In partnership with UN Women, Kenya Defence Forces (KDF) and Kenya Forest Service (KFS), we marked this special day and also commemorated Beijing +20 on Friday June 5, 2015.
20 years ago, the Beijing Declaration and Platform for Action identified “Women and the environment" as one of the 12 critical areas of concern. That is because women are among the most affected by climate change and their voices are often the last to be heard in environmental planning and management.
In her keynote speech, Ms. Wanjira Mathai, Chair, Green Belt Movement (GBM), noted the gains made for women and girls over the last two decades but despite all these, gaps remain, and we are not there yet.
Ms. Mathai emphasized the need to protect and improve our environment so that we bequeath future generations a sustainable world. “Let our children ask how we did it and where we found the courage to do it”.

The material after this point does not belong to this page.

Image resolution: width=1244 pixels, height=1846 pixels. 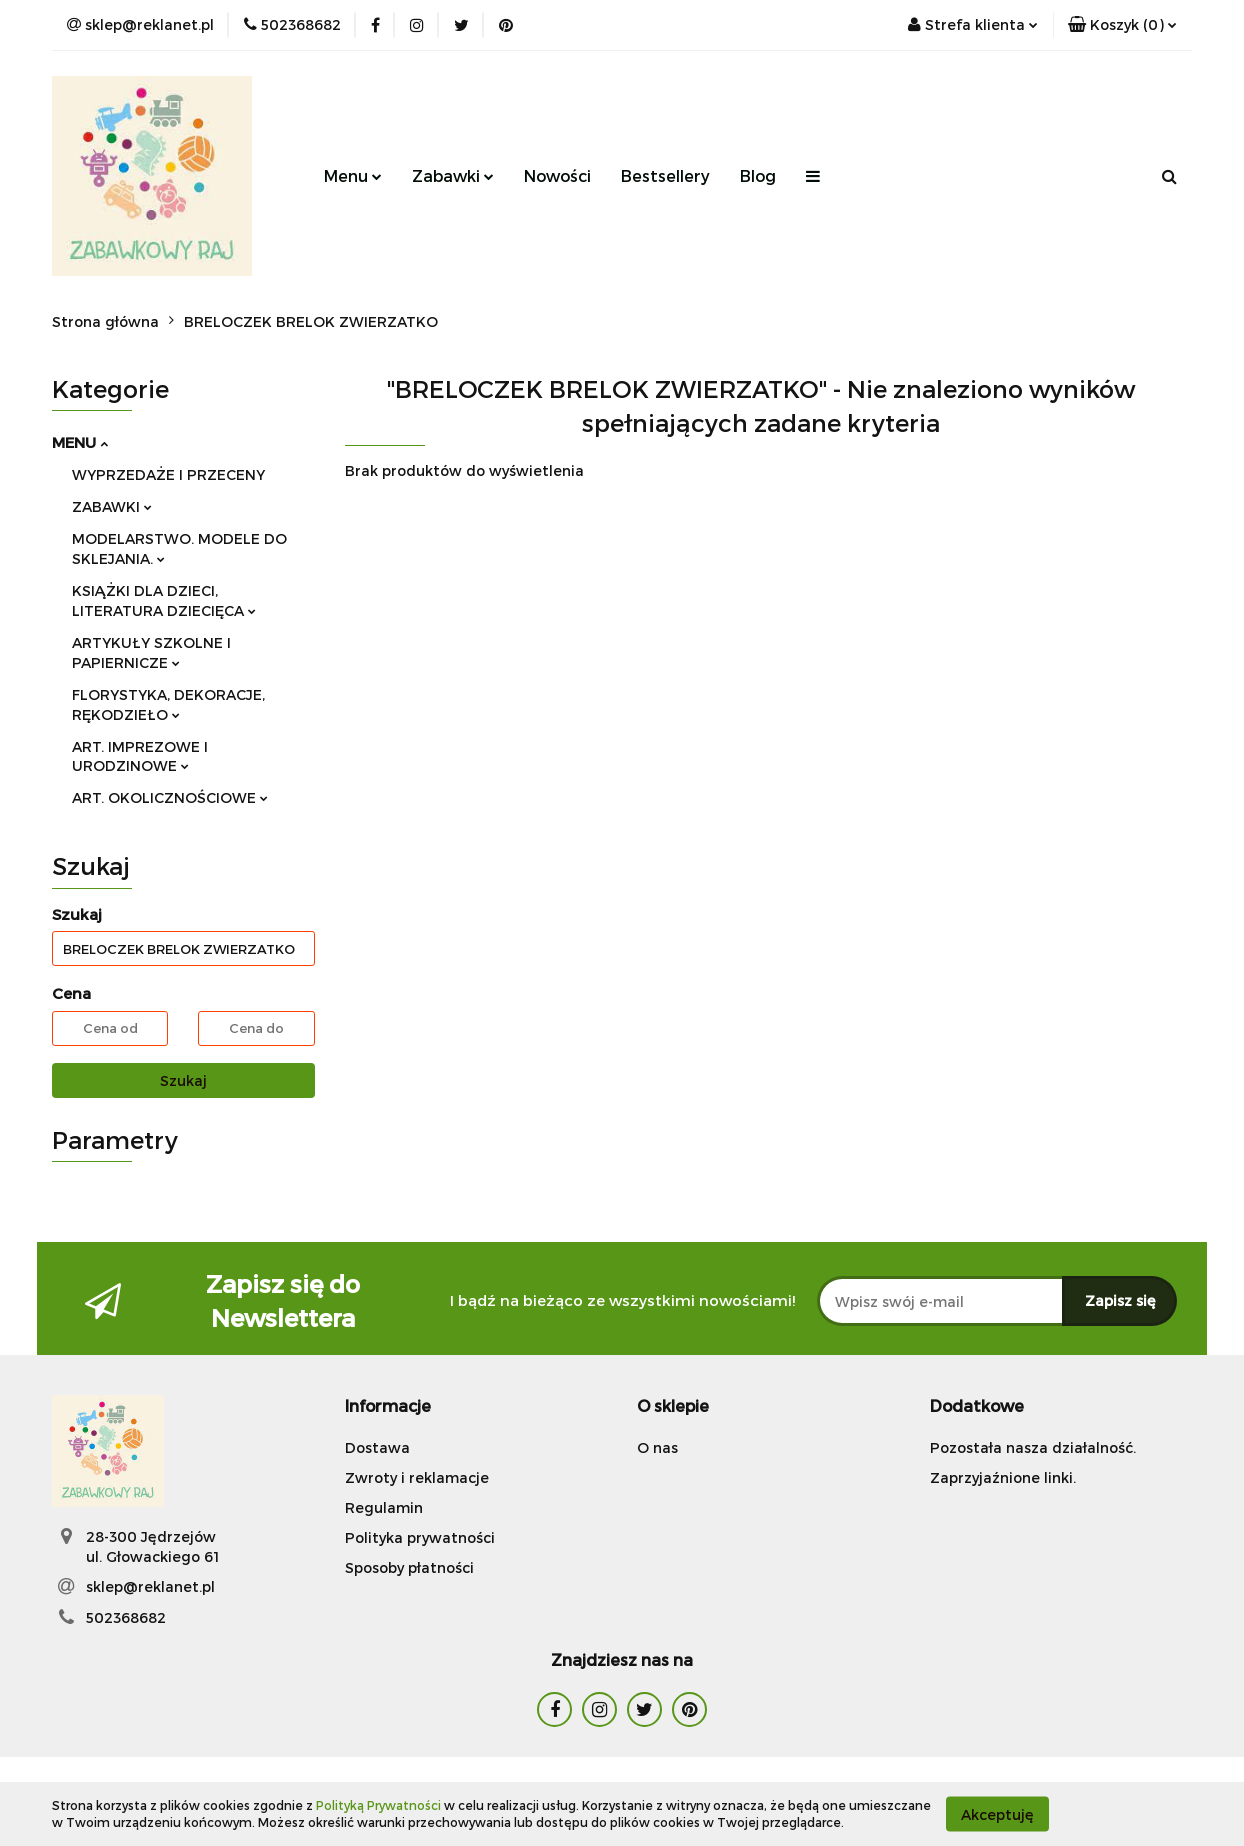 What do you see at coordinates (997, 1813) in the screenshot?
I see `Akceptuję` at bounding box center [997, 1813].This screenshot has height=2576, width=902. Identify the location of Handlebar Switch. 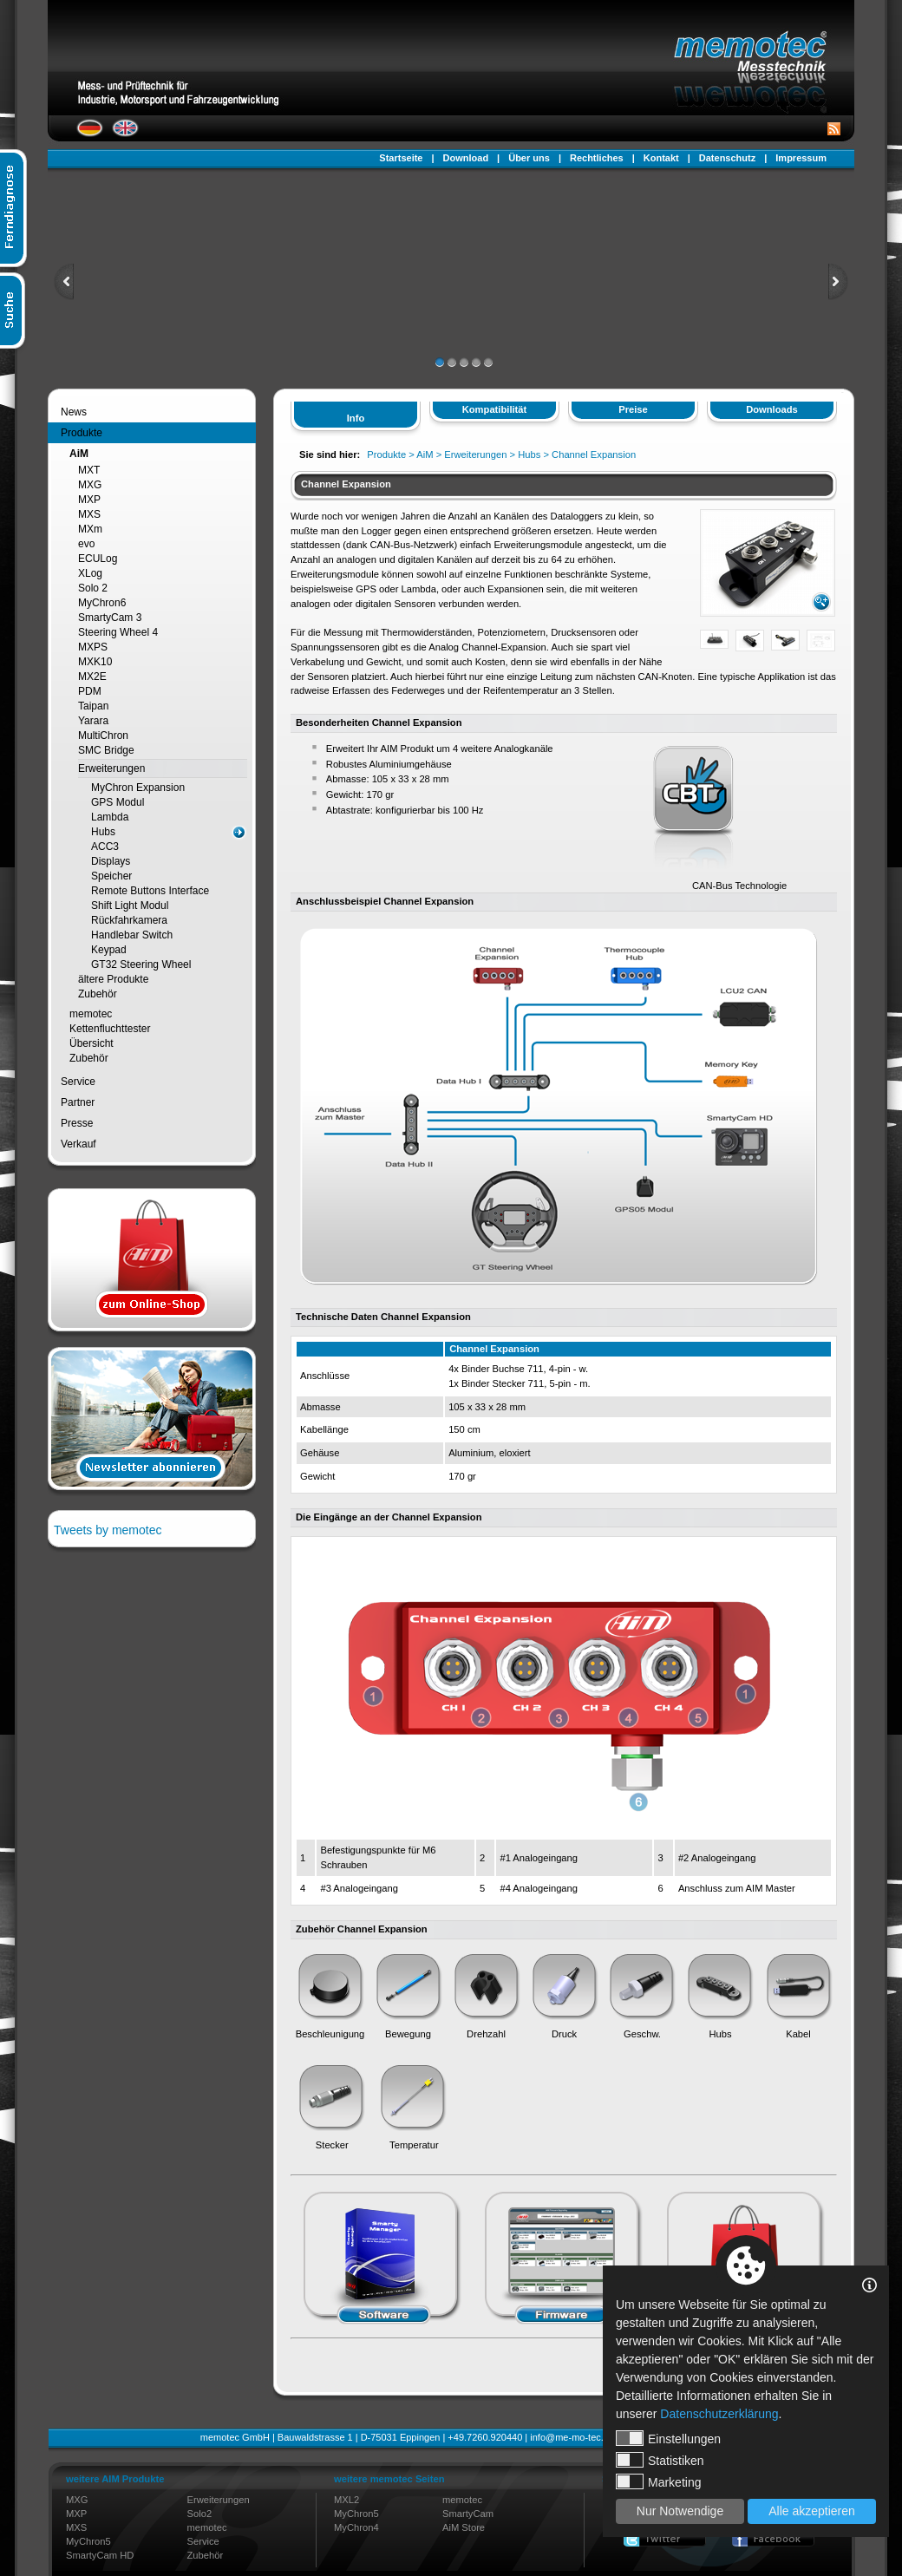
(132, 935).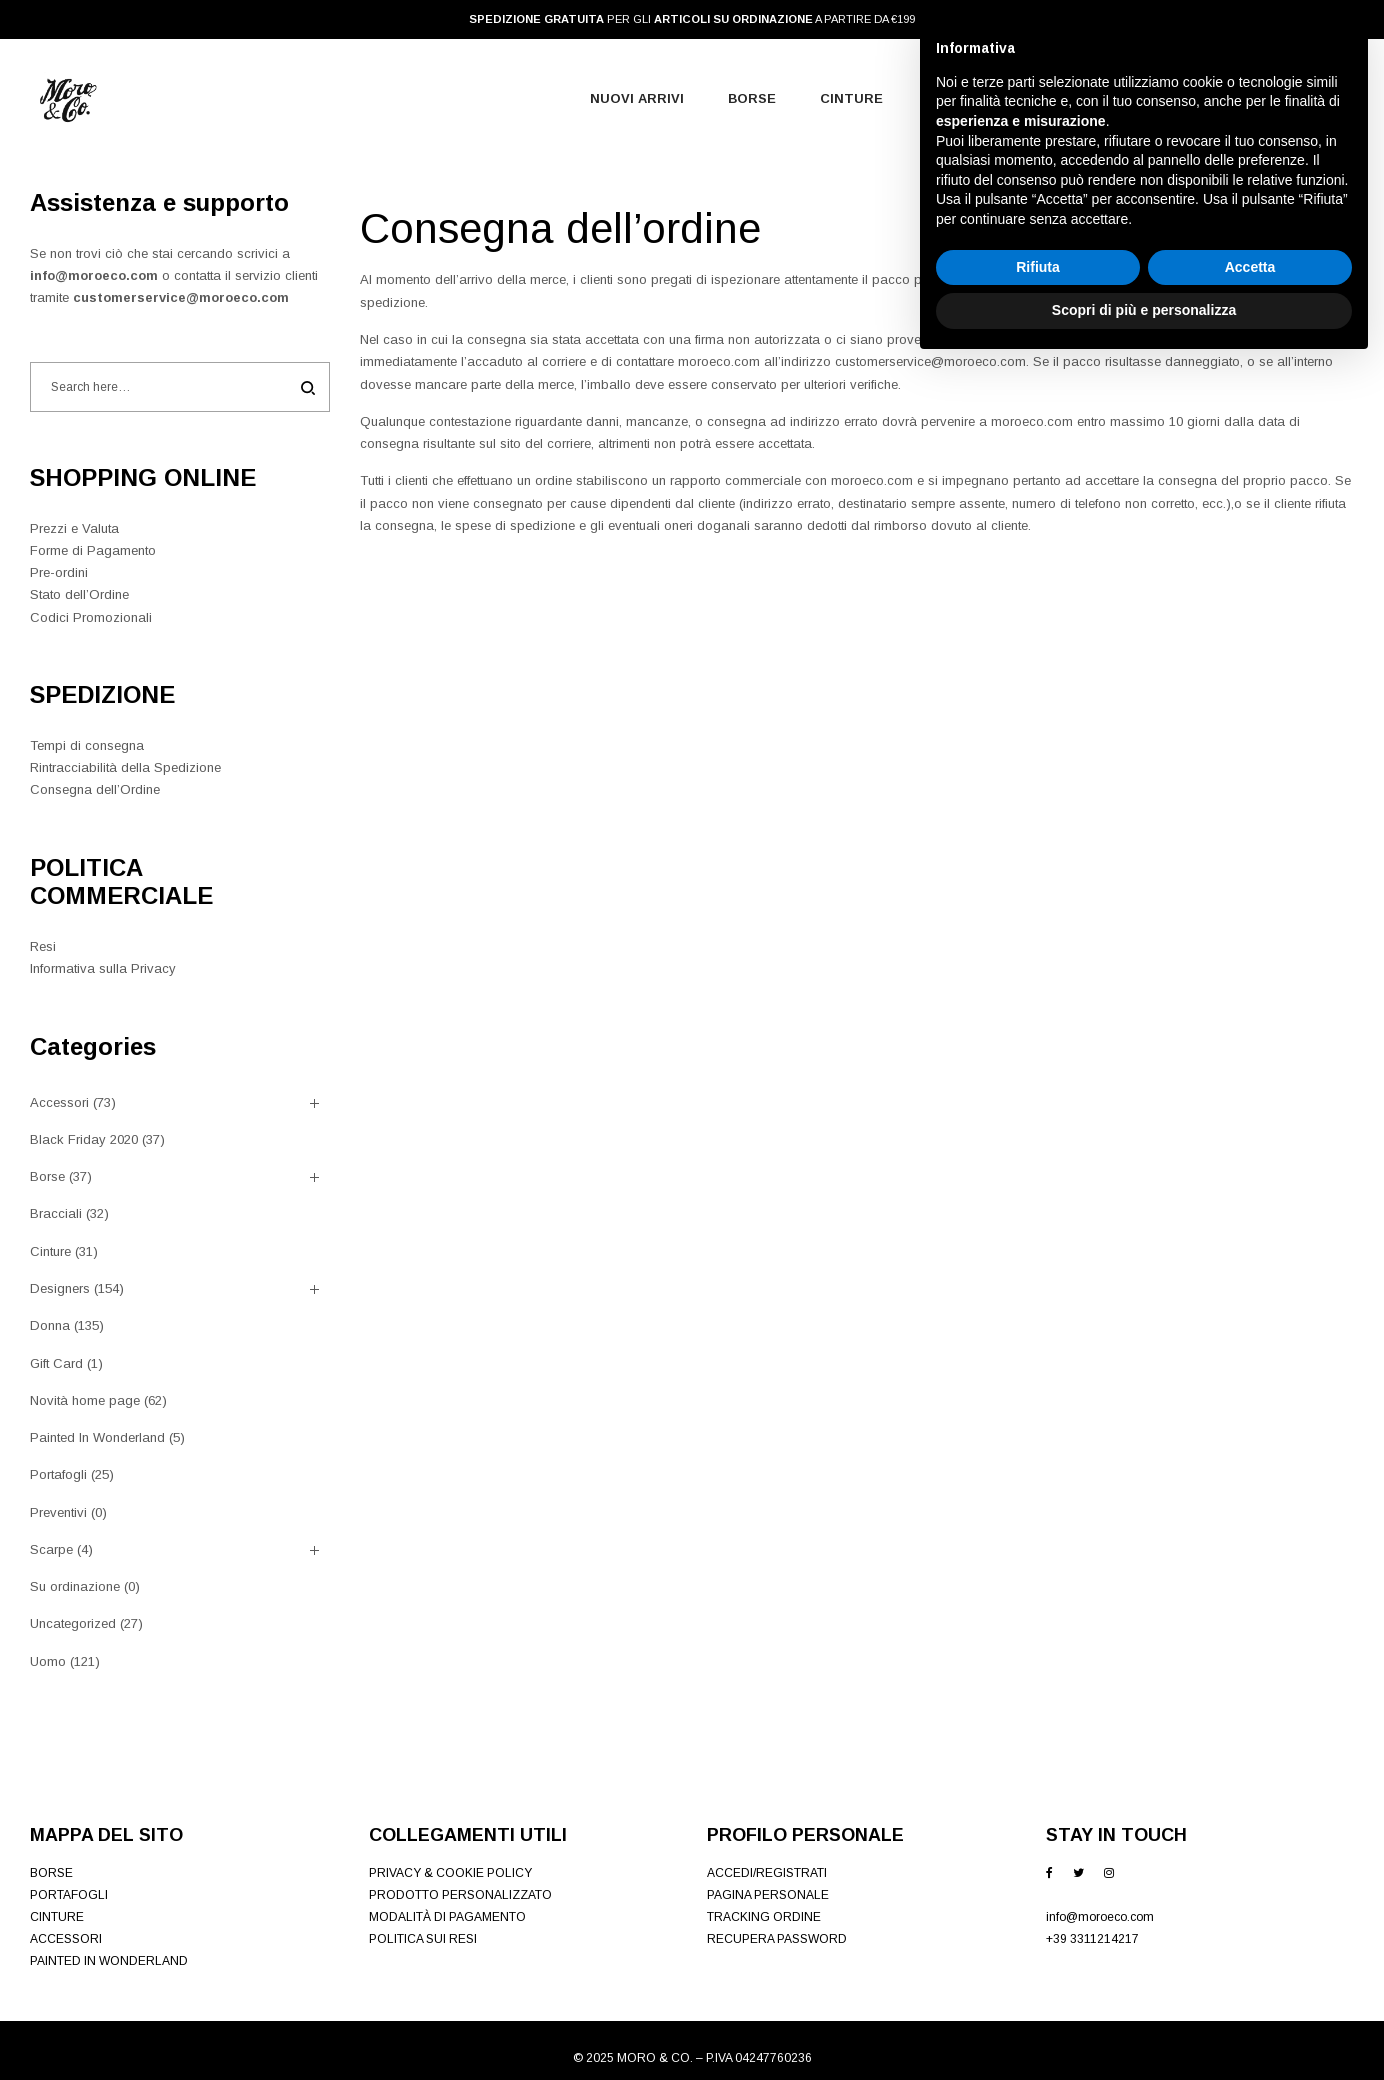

Speaking at the event, Ms. Aisha Karanja, Executive Director, Green Belt Movement, highlighted the organization’s call for action to support and empower women at the grassroots. “We work with communities not for them. We ensure they are responsible and play a role towards improvement of their livelihoods.” Ms. Karanja called on everyone to think about the little thing they should do towards a better and safer environment stating, “For these seven billion dreams to happen, we must rise and walk.”
Representing the Director, Kenya Forest Service, Mr. Benedict
Omondi commended GBM for their tree planting activities across the major water towers in the country stating that it is only through aggressive tree planting that we can achieve the 10 percent forest cover countrywide. Mr. Omondi hailed Green Belt Movement’s Founder, the late Wangari Maathai for her role in protecting Karura Forest, in his words, “Wangari Maathai is an epitome of what an individual’s will and zeal can do for the betterment of the environment.”
500 indigenous tree seedlings were planted at the ceremony held in Karura Forest.
Fast facts about women and the environment:
Did you know?
- Some 2.5 billion people – two-thirds of whom live in Asia, and a quarter in sub-Saharan Africa – still use unimproved sanitation facilities and 748 million people are without clean water.
- There’s more: Women and girls are disproportionately affected.
- How so? The distances travelled, especially in unprotected areas, to get water and the lack of safe, private toilets make women and girls more vulnerable to violence. This can also be an impediment to girls’ education and takes time away from income-generating activities.
- Women and girls also bear the main burden of water collection in developing countries. In fact, an analysis of 25 countries in sub-Saharan Africa revealed that 71 per cent of the water collectors in the region are women and girls, and in just one day women collectively spend an estimated 16 million hours fetching water (men, 6 million in comparison).